Stored records
——————————
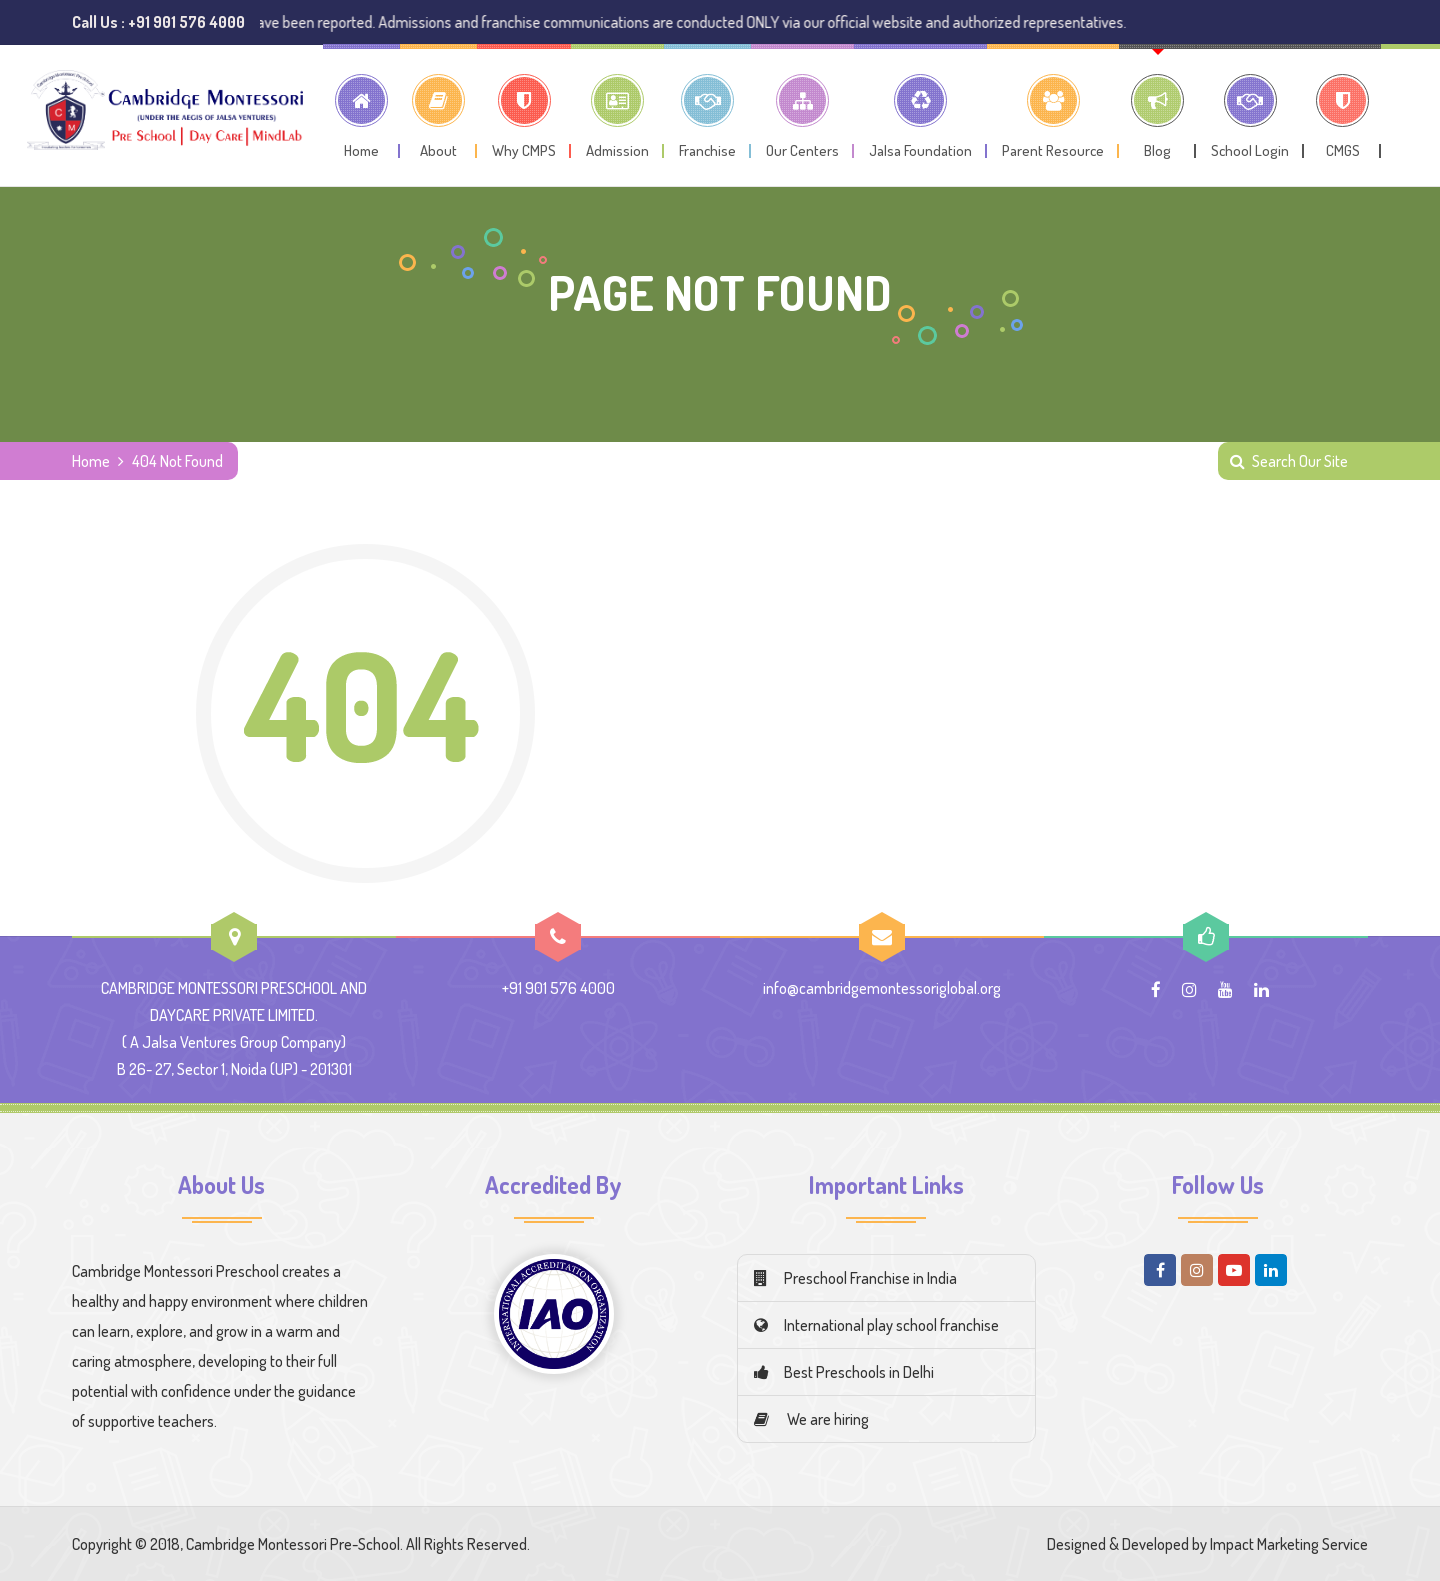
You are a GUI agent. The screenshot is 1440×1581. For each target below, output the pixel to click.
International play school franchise (876, 1325)
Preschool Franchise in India (855, 1278)
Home (91, 461)
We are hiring (811, 1419)
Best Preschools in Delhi (844, 1372)
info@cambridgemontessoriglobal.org (882, 988)
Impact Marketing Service (1289, 1544)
——————————
What needs to be done ▸ Would you reproduce, word for word, the lines from the one holding "We are hiring (811, 1419)" through the final line of the entries, both included?

Your solution ▸
We are hiring (811, 1419)
Best Preschools in Delhi (844, 1372)
info@cambridgemontessoriglobal.org (882, 988)
Impact Marketing Service (1289, 1544)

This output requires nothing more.